Week 1 — Neural Networks and Deep Learning

Notations (source) :

Week 1 — Introduction to Deep Learning

May 1, 2021

Welcome

  • AI (Artificial Intelligence) is the new Electricity to bring about a change and a new era
  • Parts of this course:
    • Neural Networks and Deep Learning. → Recognizing cats
    • Improving Deep Neural Networks: Hyperparmeter tuning, Regularization and Optimization
    • Structuring your Machine Learning Project → Best Practices for project
    • Convolutional Neural Networks
    • Natural Language Processing: Building sequence models

Introduction to Deep Learning

What is neural networks?

Neural networks are created by structuring layers, with each layer consisting of “neurons” which get activated depending on its activation function and the input.

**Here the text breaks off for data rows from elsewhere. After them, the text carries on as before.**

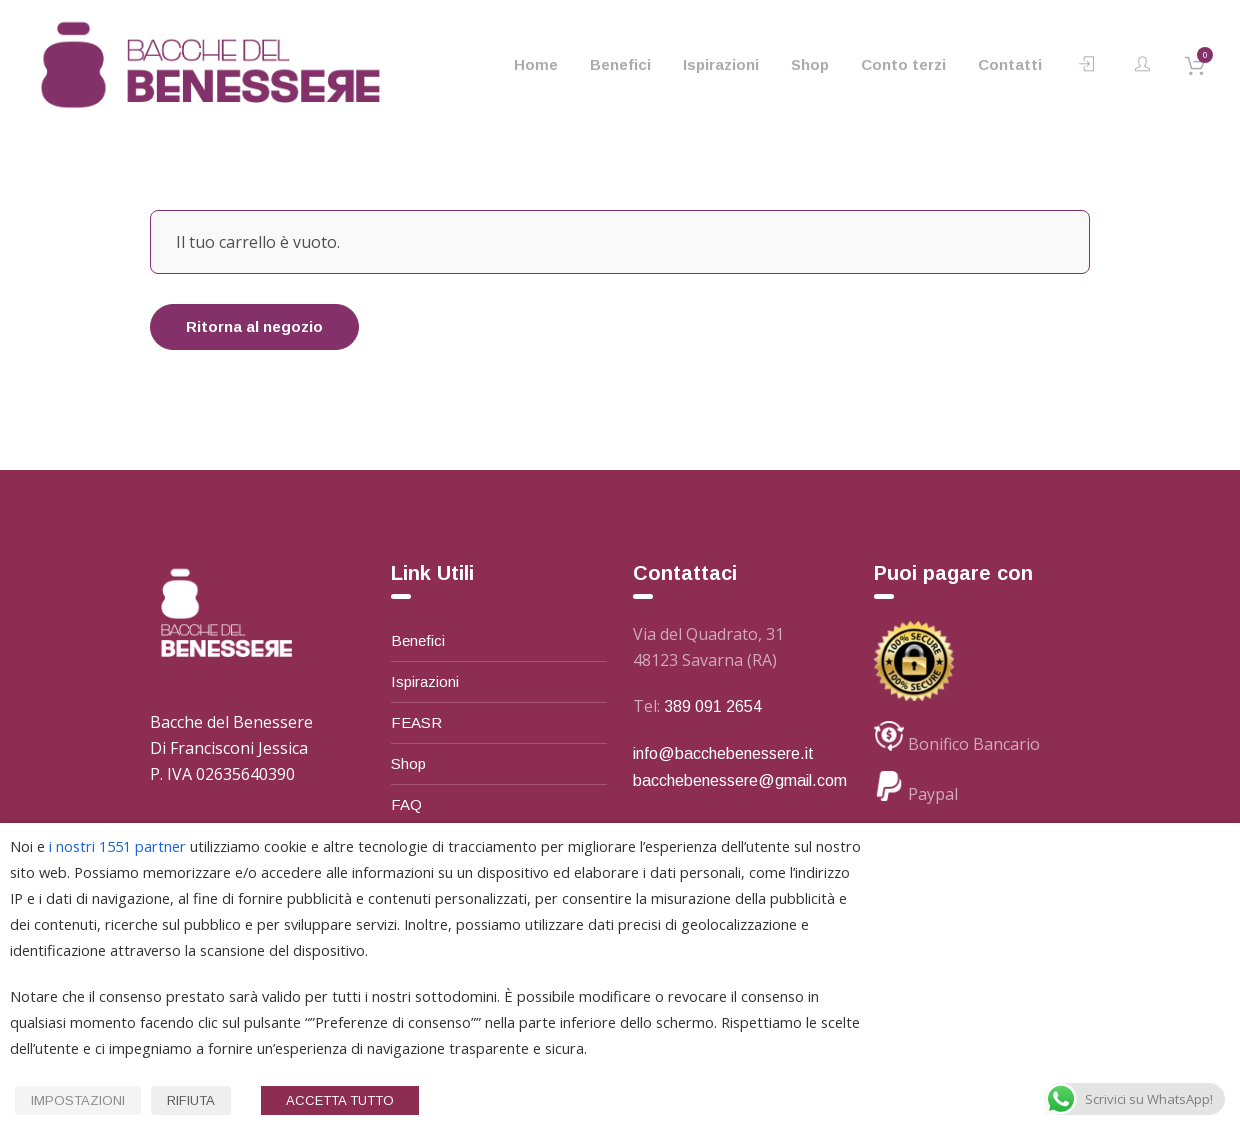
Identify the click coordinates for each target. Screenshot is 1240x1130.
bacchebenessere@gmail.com (740, 780)
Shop (408, 763)
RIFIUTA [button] (191, 1100)
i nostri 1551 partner (117, 846)
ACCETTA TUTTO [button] (340, 1100)
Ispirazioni (425, 681)
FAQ (406, 804)
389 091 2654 (713, 706)
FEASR (416, 722)
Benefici (418, 640)
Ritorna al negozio (254, 326)
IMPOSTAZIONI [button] (78, 1100)
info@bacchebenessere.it (723, 753)
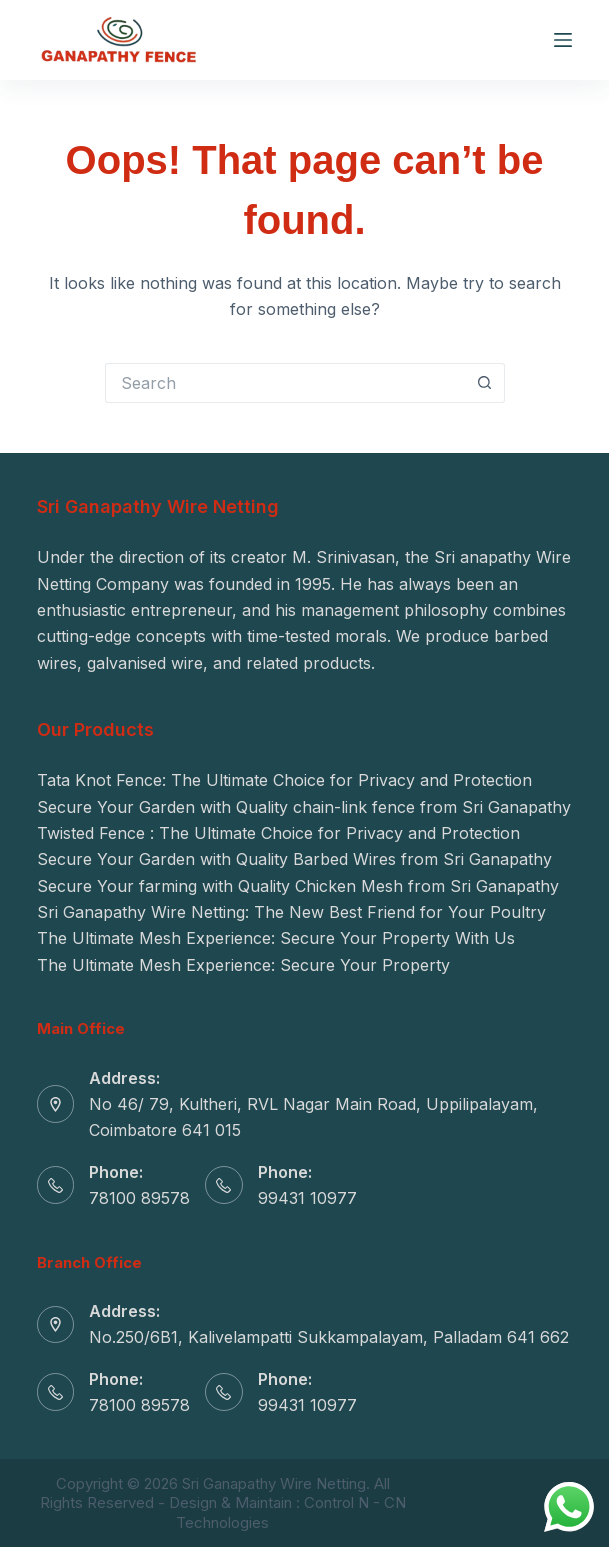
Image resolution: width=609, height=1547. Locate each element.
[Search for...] (285, 383)
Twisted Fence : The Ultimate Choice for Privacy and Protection (278, 833)
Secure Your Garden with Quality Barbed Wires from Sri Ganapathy (294, 859)
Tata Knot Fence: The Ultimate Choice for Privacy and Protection (284, 780)
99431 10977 (307, 1198)
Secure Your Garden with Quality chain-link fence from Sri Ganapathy (304, 807)
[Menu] (563, 40)
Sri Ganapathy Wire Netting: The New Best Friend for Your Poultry (291, 912)
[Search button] (485, 383)
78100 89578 (139, 1198)
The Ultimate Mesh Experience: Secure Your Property (243, 965)
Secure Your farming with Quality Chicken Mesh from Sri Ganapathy (298, 886)
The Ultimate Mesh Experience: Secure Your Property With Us (276, 938)
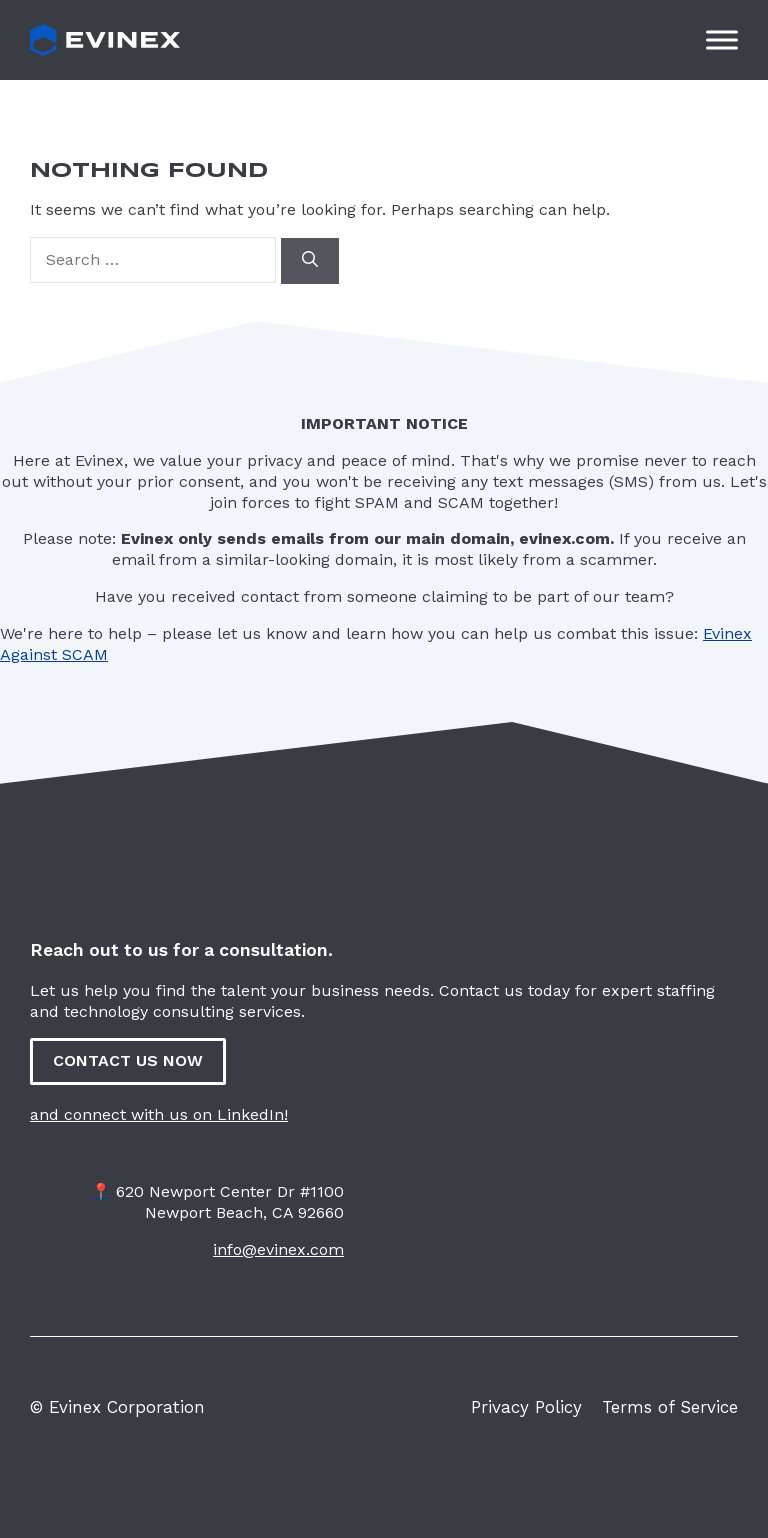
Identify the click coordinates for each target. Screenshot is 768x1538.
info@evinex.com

Supervised Learning with Neural Networks

Supervised learning refers to problems when we have inputs as well as labels (outputs) to predict using machine learning techniques. Then the models figure out the mapping from inputs to output.

The data can be:

  • Structured Data (tables)
  • Unstructured Data (images, audio, etc.)

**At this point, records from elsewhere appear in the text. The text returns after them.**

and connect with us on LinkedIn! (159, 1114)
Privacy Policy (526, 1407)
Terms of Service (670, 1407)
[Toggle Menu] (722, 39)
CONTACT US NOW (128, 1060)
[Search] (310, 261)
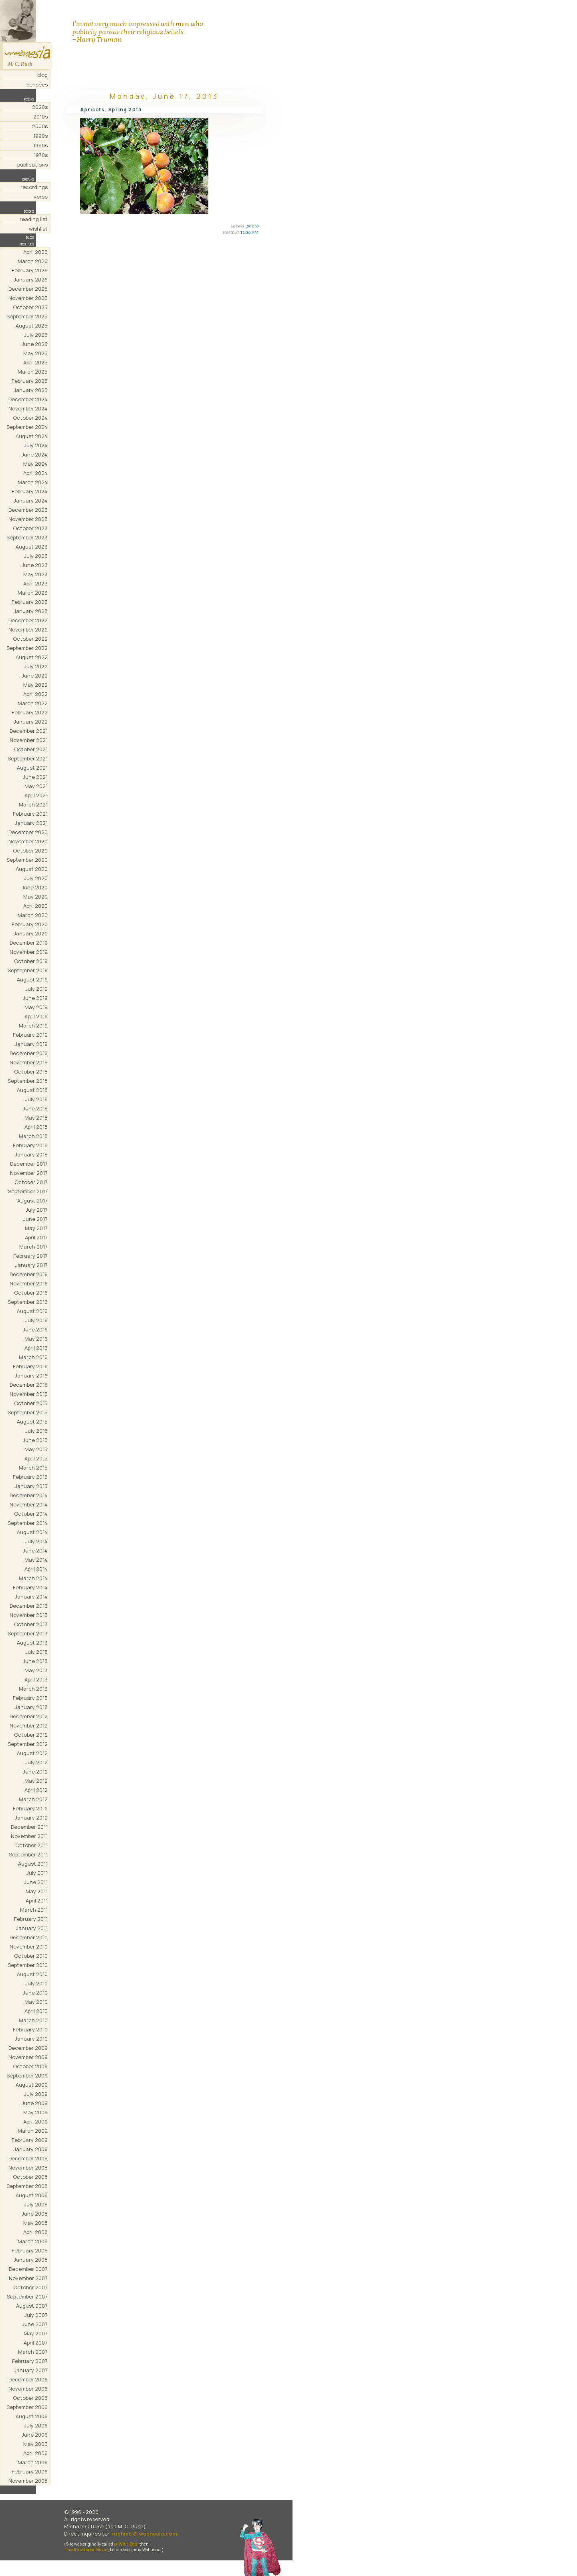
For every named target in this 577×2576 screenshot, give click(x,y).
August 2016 (32, 1311)
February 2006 (30, 2471)
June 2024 (35, 454)
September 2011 (28, 1854)
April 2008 (35, 2232)
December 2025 (28, 288)
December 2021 (29, 730)
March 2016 (33, 1357)
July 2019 (36, 988)
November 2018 (29, 1062)
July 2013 (36, 1651)
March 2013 (33, 1688)
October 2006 (30, 2397)
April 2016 (36, 1347)
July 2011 (37, 1872)
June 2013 (35, 1661)
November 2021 (29, 740)
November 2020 (28, 841)
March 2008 (33, 2241)
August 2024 (32, 436)
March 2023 (33, 592)
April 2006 (35, 2453)
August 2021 (32, 767)
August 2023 (32, 546)
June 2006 (35, 2434)
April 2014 (36, 1569)
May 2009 (35, 2112)
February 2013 (30, 1697)
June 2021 (35, 776)
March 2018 (33, 1136)
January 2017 (31, 1265)
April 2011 (37, 1900)
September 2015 (28, 1412)
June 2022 (35, 675)
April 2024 (35, 473)
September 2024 (27, 426)
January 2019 (31, 1044)
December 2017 (29, 1163)
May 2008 (35, 2222)
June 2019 (35, 997)
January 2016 (31, 1375)
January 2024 (31, 500)
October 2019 (31, 961)
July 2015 (36, 1430)
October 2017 (31, 1182)
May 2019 (36, 1007)
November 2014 (29, 1504)
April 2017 (36, 1237)
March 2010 (33, 2020)
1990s (40, 135)
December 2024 (28, 399)
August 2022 (32, 657)
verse (41, 196)
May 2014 (36, 1559)
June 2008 (35, 2213)
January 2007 (31, 2370)
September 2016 (28, 1301)
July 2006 (36, 2425)
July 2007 (36, 2315)
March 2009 (33, 2130)
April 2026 (35, 251)
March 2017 (33, 1246)
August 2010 (32, 1974)
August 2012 (32, 1753)
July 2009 (36, 2093)
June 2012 (35, 1771)
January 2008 (31, 2259)
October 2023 (30, 528)
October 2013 (31, 1624)
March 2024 (33, 482)
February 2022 (30, 712)
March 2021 (33, 804)
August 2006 (32, 2416)
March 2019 (33, 1025)
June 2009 (35, 2103)
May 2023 (35, 574)
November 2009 (28, 2057)
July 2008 (36, 2204)
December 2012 (29, 1716)
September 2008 (27, 2186)
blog (42, 74)
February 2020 (30, 924)
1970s (41, 155)
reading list (34, 219)
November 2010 (29, 1946)
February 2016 (30, 1366)
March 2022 (33, 703)
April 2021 (36, 795)
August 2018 (32, 1090)
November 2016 (29, 1283)
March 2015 (33, 1467)
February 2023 (30, 601)
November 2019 (29, 951)
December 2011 (29, 1826)
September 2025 (27, 316)
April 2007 (36, 2342)
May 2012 (36, 1780)
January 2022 (31, 721)
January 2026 (31, 279)
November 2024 (28, 408)
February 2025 (30, 380)
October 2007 (30, 2287)
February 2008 (30, 2250)
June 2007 (35, 2324)
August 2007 (32, 2305)
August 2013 (32, 1642)
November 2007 (28, 2278)
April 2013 (36, 1679)
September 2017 (28, 1191)
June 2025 (35, 344)
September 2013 (28, 1633)
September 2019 (28, 970)
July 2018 (36, 1099)
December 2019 (29, 942)
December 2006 (28, 2379)
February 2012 (30, 1808)
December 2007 (28, 2268)
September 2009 (27, 2075)
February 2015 (30, 1476)
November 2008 (28, 2167)
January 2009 (31, 2149)
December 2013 (29, 1605)
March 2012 (33, 1799)
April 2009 (35, 2121)
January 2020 (31, 933)
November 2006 (28, 2388)
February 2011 (31, 1918)
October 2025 (30, 307)
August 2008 (32, 2195)
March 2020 (33, 915)
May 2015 (36, 1449)
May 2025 (35, 353)
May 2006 (35, 2443)
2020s (40, 107)
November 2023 (28, 519)
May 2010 (36, 2001)
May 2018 (36, 1117)
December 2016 (29, 1274)
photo (252, 226)
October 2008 (30, 2176)
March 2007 (33, 2351)
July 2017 (37, 1209)
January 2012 (31, 1817)
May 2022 (35, 684)
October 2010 (31, 1955)
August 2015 (32, 1421)
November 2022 (28, 629)
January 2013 (31, 1707)
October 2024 (30, 417)
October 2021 (31, 749)
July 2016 (36, 1320)
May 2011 (37, 1891)
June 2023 (35, 565)
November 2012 (29, 1725)
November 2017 (29, 1172)
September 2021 (28, 758)
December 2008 (28, 2158)
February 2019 (30, 1034)
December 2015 (29, 1384)
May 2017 (36, 1228)
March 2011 (34, 1909)
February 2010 (30, 2029)
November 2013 (29, 1615)
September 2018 (28, 1080)
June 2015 (35, 1440)
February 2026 (30, 270)
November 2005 (28, 2480)
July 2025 (36, 334)
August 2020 (32, 869)
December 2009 (28, 2047)
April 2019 (36, 1016)
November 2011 (29, 1836)
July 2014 (36, 1541)
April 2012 (36, 1790)
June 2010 (35, 1992)
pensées (37, 84)
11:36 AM (249, 232)
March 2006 (33, 2462)
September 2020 (27, 859)
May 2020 (35, 896)
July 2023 (36, 555)
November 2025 (28, 298)
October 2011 (31, 1845)
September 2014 (28, 1522)
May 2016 (36, 1338)
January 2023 (31, 611)
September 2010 (28, 1965)
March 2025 (33, 371)
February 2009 (30, 2140)
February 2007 (30, 2361)
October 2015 (31, 1403)
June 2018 (35, 1108)
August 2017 (32, 1200)
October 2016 (31, 1292)
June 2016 (35, 1329)
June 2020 (35, 887)
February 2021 (30, 813)
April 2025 (35, 362)
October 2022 (30, 638)
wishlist (38, 228)
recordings (34, 187)
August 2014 (32, 1532)
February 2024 (30, 491)
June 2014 (35, 1550)
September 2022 (27, 648)
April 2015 (36, 1458)
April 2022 (35, 694)
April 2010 (36, 2011)
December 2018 (29, 1053)
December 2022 (28, 620)
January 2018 (31, 1154)
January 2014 (31, 1596)
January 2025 (31, 390)
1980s (40, 145)
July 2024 (36, 445)
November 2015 (29, 1394)
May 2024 (35, 463)
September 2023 (27, 537)
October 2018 (31, 1071)
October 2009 (30, 2066)
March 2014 (33, 1578)
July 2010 (36, 1983)
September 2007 (27, 2296)
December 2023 (28, 509)
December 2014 (29, 1495)
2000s (40, 126)
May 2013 (36, 1670)
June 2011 (36, 1882)
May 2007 (36, 2333)
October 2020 (30, 850)
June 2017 (35, 1219)
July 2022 (36, 666)
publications (32, 164)
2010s (40, 116)
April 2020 (35, 905)
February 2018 (30, 1145)
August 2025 (32, 325)
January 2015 (31, 1486)
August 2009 (32, 2084)
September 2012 (28, 1743)
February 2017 (30, 1255)
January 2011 (32, 1928)
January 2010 (31, 2038)
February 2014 (30, 1587)
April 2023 (35, 583)
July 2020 (36, 878)
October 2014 (31, 1513)
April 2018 (36, 1126)
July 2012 (36, 1762)
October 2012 (31, 1734)
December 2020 (28, 832)
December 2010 (29, 1937)
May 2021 (36, 786)
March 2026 (33, 261)
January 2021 (31, 822)
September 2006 (27, 2407)
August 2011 (33, 1863)
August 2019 (32, 979)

Why is Deep Learning taking off?

Three reasons:

  • Backpropagation algorithm
  • Glorot and He initialization
  • ReLU (Rectified Linear Unit) activation function

Other reasons:

  • Data
  • Computation power
  • Algorithms

The scale at which we creating data is also important, as neural networks performance don’t stagnant unlike traditional machine learning algorithms

In this course $m$ denotes no of training examples.

About this Course

  • Week 1: Introduction
  • Week 2: Basics of Neural Network programming
  • Week 3: One hidden layer Neural Networks
  • Week 4: Deep Neural Networks

Note

Any image used here for illustration if not mentioned, is attributed to Andrew Ng’s lecture slides.